When Stone Liu left his home in Guangdong, China, in the mid-’90s, he had a simple plan: to come to Utah, get a graduate degree in economics, and return to his research assistant gig at a college in China. But like a lot of people who relocate to another country, he ended up on an entirely different course. In his case, it was working as a general assignment editor at a Chinese-language newspaper in Alhambra.
All of the articles and photos from our special Immigration Issue are available in the October 2016 issue, on newsstands now.

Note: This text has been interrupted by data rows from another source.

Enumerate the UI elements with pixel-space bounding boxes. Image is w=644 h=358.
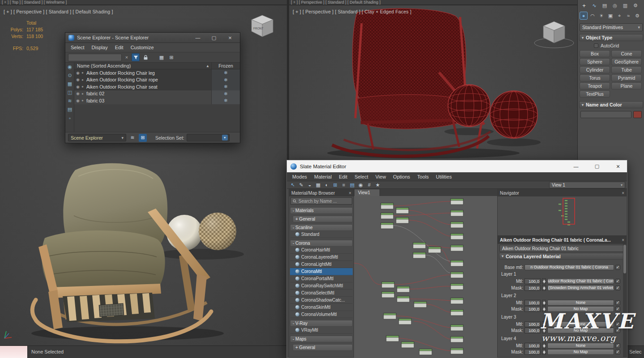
corona-layered-rollout[interactable]: ▾ Corona Layered Material: [499, 253, 625, 260]
group-scanline[interactable]: - Scanline: [290, 224, 353, 231]
material-item[interactable]: CoronaShadowCatc...: [290, 297, 353, 304]
lights-category-icon[interactable]: ☀: [597, 12, 606, 20]
amount-spinner[interactable]: [542, 278, 546, 284]
minimize-icon[interactable]: —: [191, 33, 205, 43]
pick-material-icon[interactable]: ✎: [297, 181, 305, 189]
object-color-swatch[interactable]: [633, 111, 642, 118]
motion-tab-icon[interactable]: ◎: [610, 1, 619, 10]
select-tool-icon[interactable]: ↖: [289, 181, 297, 189]
utilities-tab-icon[interactable]: ⚙: [631, 1, 640, 10]
sphere-button[interactable]: Sphere: [580, 58, 610, 65]
create-tab-icon[interactable]: +: [580, 1, 589, 10]
group-vray[interactable]: - V-Ray: [290, 320, 353, 327]
filter-materials-icon[interactable]: ▤: [65, 105, 74, 114]
parameters-header[interactable]: Aiken Outdoor Rocking Chair 01 fabric ( …: [498, 236, 627, 244]
autogrid-option[interactable]: AutoGrid: [594, 43, 619, 48]
mask-amount-value[interactable]: 100,0: [525, 328, 541, 333]
textplus-button[interactable]: TextPlus: [580, 90, 610, 98]
material-item[interactable]: CoronaSkinMtl: [290, 304, 353, 311]
viewcube[interactable]: FRONT: [247, 12, 278, 41]
check-icon[interactable]: ✓: [616, 307, 620, 311]
modify-tab-icon[interactable]: ∿: [590, 1, 599, 10]
object-row[interactable]: ◉ ● fabric 02 ❄: [74, 90, 240, 98]
torus-button[interactable]: Torus: [580, 74, 610, 81]
check-icon[interactable]: ✓: [616, 322, 620, 326]
menu-customize[interactable]: Customize: [127, 44, 158, 51]
check-icon[interactable]: ✓: [616, 300, 620, 305]
object-name[interactable]: fabric 02: [86, 91, 211, 96]
explorer-search-input[interactable]: [68, 54, 122, 61]
object-name[interactable]: fabric 03: [86, 98, 211, 103]
teapot-button[interactable]: Teapot: [580, 82, 610, 90]
viewport-label[interactable]: [ + ] [ Perspective ] [ Standard ] [ Def…: [4, 9, 113, 14]
shapes-category-icon[interactable]: ◠: [589, 12, 597, 20]
filter-geometry-icon[interactable]: ◉: [65, 63, 74, 71]
material-id-channel-icon[interactable]: ◉: [357, 181, 365, 189]
mtl-slot-button[interactable]: )utdoor Rocking Chair 01 fabric ( Coro: [547, 278, 614, 284]
menu-select[interactable]: Select: [67, 44, 88, 51]
show-map-icon[interactable]: ◐: [323, 181, 331, 189]
viewport-label[interactable]: [ + ] [ Perspective ] [ Standard ] [ Cla…: [293, 9, 411, 14]
check-icon[interactable]: ✓: [616, 265, 620, 269]
material-item-selected[interactable]: CoronaMtl: [290, 268, 353, 275]
menu-edit[interactable]: Edit: [335, 173, 351, 180]
snowflake-icon[interactable]: ❄: [224, 77, 227, 82]
put-to-library-icon[interactable]: ◒: [306, 181, 314, 189]
close-icon[interactable]: ×: [349, 191, 351, 196]
selection-set-dropdown[interactable]: ▾: [187, 134, 230, 141]
material-item[interactable]: CoronaSelectMtl: [290, 290, 353, 297]
mtl-amount-value[interactable]: 100,0: [525, 321, 541, 327]
active-view-dropdown[interactable]: View 1 ▾: [549, 182, 625, 188]
display-tab-icon[interactable]: ▥: [621, 1, 630, 10]
amount-spinner[interactable]: [542, 285, 546, 291]
object-name-input[interactable]: [580, 111, 631, 118]
geosphere-button[interactable]: GeoSphere: [611, 58, 642, 65]
display-children-icon[interactable]: ▦: [158, 53, 166, 61]
tube-button[interactable]: Tube: [611, 66, 642, 73]
amount-spinner[interactable]: [542, 300, 546, 306]
mask-amount-value[interactable]: 100,0: [525, 349, 541, 355]
box-button[interactable]: Box: [580, 50, 610, 57]
viewport-top-cut-label[interactable]: [ + ] [ Top ] [ Standard ] [ Wireframe ]: [0, 0, 287, 5]
mask-slot-button[interactable]: No Map: [547, 349, 614, 355]
grid-snap-icon[interactable]: #: [365, 181, 373, 189]
object-type-rollout[interactable]: ▾ Object Type: [579, 34, 643, 41]
material-item[interactable]: CoronaLayeredMtl: [290, 254, 353, 261]
filter-lights-icon[interactable]: ▦: [65, 80, 74, 88]
group-materials[interactable]: - Materials: [290, 207, 353, 214]
hierarchy-tab-icon[interactable]: ▤: [600, 1, 609, 10]
filter-shapes-icon[interactable]: ⊙: [65, 71, 74, 80]
amount-spinner[interactable]: [542, 328, 546, 333]
filter-icon[interactable]: [132, 53, 140, 61]
name-column-header[interactable]: Name (Sorted Ascending): [76, 63, 206, 68]
snowflake-icon[interactable]: ❄: [224, 98, 227, 103]
snowflake-icon[interactable]: ❄: [224, 84, 227, 89]
systems-category-icon[interactable]: ⚙: [633, 12, 641, 20]
assign-material-icon[interactable]: ▦: [314, 181, 322, 189]
cone-button[interactable]: Cone: [611, 50, 642, 57]
menu-view[interactable]: View: [372, 173, 390, 180]
show-end-result-icon[interactable]: ⊞: [331, 181, 339, 189]
mtl-amount-value[interactable]: 100,0: [525, 300, 541, 306]
scrollbar-thumb[interactable]: [623, 245, 626, 273]
node-graph-canvas[interactable]: [354, 196, 497, 358]
group-corona[interactable]: - Corona: [290, 240, 353, 247]
group-maps-general[interactable]: + General: [293, 344, 353, 351]
filter-helpers-icon[interactable]: ≋: [65, 97, 74, 105]
maximize-icon[interactable]: ▢: [207, 33, 221, 43]
autogrid-checkbox[interactable]: [594, 43, 598, 48]
tab-view1[interactable]: View1: [354, 189, 380, 196]
object-row[interactable]: ◉ ● Aiken Outdoor Rocking Chair seat ❄: [74, 83, 240, 90]
explorer-type-dropdown[interactable]: Scene Explorer ▾: [68, 134, 126, 141]
browser-search-input[interactable]: Search by Name ...: [290, 197, 352, 205]
close-icon[interactable]: ×: [622, 238, 624, 243]
object-name[interactable]: Aiken Outdoor Rocking Chair rope: [86, 77, 211, 82]
maximize-icon[interactable]: ▢: [588, 160, 606, 172]
slate-titlebar[interactable]: Slate Material Editor — ▢ ×: [287, 160, 627, 172]
menu-modes[interactable]: Modes: [289, 173, 311, 180]
primitive-category-dropdown[interactable]: Standard Primitives ▾: [580, 23, 643, 31]
mask-amount-value[interactable]: 100,0: [525, 285, 541, 291]
cameras-category-icon[interactable]: ▣: [606, 12, 614, 20]
group-general[interactable]: + General: [293, 216, 353, 222]
amount-spinner[interactable]: [542, 321, 546, 327]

Now Liu is in his tenth year as editor-in-chief of The China Press, whose motto is “Understanding China in the U.S.” There are plenty of other papers in the region geared to expat communities, including Rafu Shimpo, Saigon Times, and The Armenian Observer, but Liu’s has witnessed explosive growth in the terrain it covers. Since its L.A. launch in 1994, the paper has seen China transform into a future superpower and more than a quarter million Chinese Americans and immigrants flock into the San Gabriel Valley—including Alhambra. Liu’s staff has kept pace. Along with its six reporters and more than a dozen editors who focus on Southern California, the paper and its online version have established bureaus in New York, Chicago, San Francisco, and other major American cities to provide deeper coverage in the United States.
For a recent piece about the Chinese con man (and U.S. citizen) arrested in Taiwan after running a Ponzi scheme in L.A., Liu had reporters chase the story overseas. He did the same in response to the hazardous-material warehouse explosion in the Chinese city of Tianjin that killed 200 people in 2015—the same year The China Press landed an exclusive interview with Katrina Leung, the San Marino-based double spy. The organization also stages cultural events in the SGV, which helps explain why Liu plans to relocate the operation to roomier digs in the next couple of years. “Our business is expanding, and we need more space,” he says.
When Liu arrived in L.A. after adding a Ph.D. to his résumé, the San Gabriel Valley was far less crowded—and less Asian. The storefronts and strip malls he passes on his commute from Hacienda Heights are peppered with simplified Chinese, the writ ten language used in China and in his pa per (Hong Kong and Taiwan use traditional Chinese). “The mainland Chinese people living [here today] dubbed this ‘China Valley,’ ” says the soft-spoken fiftysomething. The area’s even better known in China than in most of the United States.
RELATED: The Other Asians
Change to the SGV came in waves. The 1970s saw the arrival of mainly Taiwanese immigrants. In the ’80s, it was mostly people from Hong Kong. Immigration from the mainland took awhile to gather steam after the country was liberalized in 1976; according to Liu, the first “real” surge hit in the ’90s, when he arrived in Utah from Guangdong, and the speed has only intensified since.
The SGV has become a place where you don’t have to speak English, which makes it a tough nut to crack if you are an outsider and perhaps just as tough if you want to break out. The newcomers from the mainland are more tech savvy, better educated, and, in general, wealthier than earlier arrivals. They’re interested in what’s going on in China but also fascinated by the United States. “The old generation, they came empty-handed. Even our generation—we came as students, we came empty-handed. But the new generation, they come here buying luxury cars and houses because they’ve benefited from the growth in China in the past decades,” Liu says, sitting in his office beside a four-foot-high stack of old newspapers.
Resources don’t necessarily translate into cultural savvy, though. Clashes can result, like when newer immigrants tear down homes in San Marino and Arcadia to build mansions that seem out of scale with the neighborhood or when a group of Chinese visitors was involved in a fatal collision with a tour bus in Arizona because they didn’t yield at a stop sign. “They do not know the laws here sufficiently, they do not know the rules here sufficiently, they do not know the habits here—the unspoken habits,” Liu says. “And sometimes those are more important. I hope our newspaper can educate Chinese people here.”
Learning the ways of the West Coast hasn’t been a challenge for Liu’s two daughters. Born in the States, one is in college; the other, in middle school. They’ve visited their parents’ homeland only a handful of times, and while they can speak Mandarin conversationally, reading and writing it are more difficult. Countless immigrant parents have struggled as they’ve seen their culture take a backseat in the lives of their Americanized kids. It’s no different for Liu and his wife, who works for a business that manages golf courses. “It makes me sad sometimes that they can’t read what I write,” is how Liu puts it, speaking like a true journalist.